Quelque 400 nouveaux arrivants ont répondu à l’appel de la Ville pour prendre part à la fête annuelle au Centre Vidéotron.

« Merci de nous faire l’honneur de venir vous installer à Québec. Vous allez enrichir notre communauté par votre bagage culturel et par la diversité de vos talents », leur a dit Émilie Villeneuve, membre du comité exécutif responsable des communautés culturelles.

Chaque année, près de 3000 personnes s’établissent à Québec. La ville compte 37 340 immigrants, soit 7,2 % de la population, selon les données de recensement de 2016.

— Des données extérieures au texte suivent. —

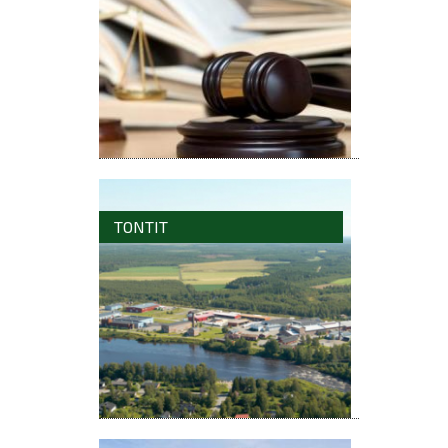
TONTIT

Au chapitre de leur provenance, la France, la Colombie et le Maroc arrivent en tête de liste.

Rêve canadien

« Nous sommes venus ici pour vivre le rêve canadien », lancent Armel Aguessy et Annick Santos, arrivés du Bénin, en Afrique de l’Ouest, cet été.

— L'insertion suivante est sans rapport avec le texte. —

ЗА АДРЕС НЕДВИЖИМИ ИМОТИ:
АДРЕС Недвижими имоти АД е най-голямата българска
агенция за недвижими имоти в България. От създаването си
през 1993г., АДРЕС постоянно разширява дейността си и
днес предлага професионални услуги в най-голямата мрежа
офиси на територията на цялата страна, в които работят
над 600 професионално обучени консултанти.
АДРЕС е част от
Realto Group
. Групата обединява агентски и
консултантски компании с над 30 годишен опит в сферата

« C’est pour l’avenir des enfants, expliquent-ils, pour leur permettre d’étudier dans de bonnes conditions. »

La reconnaissance des diplômes et la langue demeurent des défis pour plusieurs immigrants rencontrés. Le climat en a aussi surpris plus d’un cet hiver, l’un des plus rigoureux que le Québec a connus depuis plusieurs années.

« Je veux vous rassurer pour ceux qui sont arrivés cette année : cet hiver n’est pas normal. Les autres années vont être plus faciles », a promis Mme Villeneuve sur le ton de l’humour.

Le défi de la rétention

Plusieurs élus municipaux, provinciaux et fédéraux ont fait le déplacement au Centre Vidéotron.

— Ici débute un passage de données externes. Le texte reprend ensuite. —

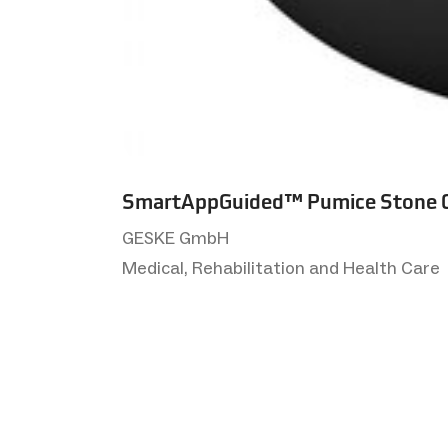
SmartAppGuided™ Pumice Stone Cal
GESKE GmbH
Medical, Rehabilitation and Health Care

Pour Jean Rousseau, conseiller municipal de Cap-aux-Diamants, la Ville fait « de bons efforts » pour faciliter leur intégration. Il lui faut maintenant tout faire pour retenir ces gens ici, croit-il.

« C’est notre gros défi parce qu’une fois qu’on est arrivés à Québec, quels sont les services, comment les gens peuvent arriver à naviguer ? », demande-t-il.

Il donne en exemple l’accès au réseau de la santé, qui incombe davantage au gouvernement provincial. « On a de la misère à voir un médecin de famille. Pensez-vous que quelqu’un qui arrive et qui ne connaît pas du tout notre réseau de la santé va se sentir accueilli ? », dit-il.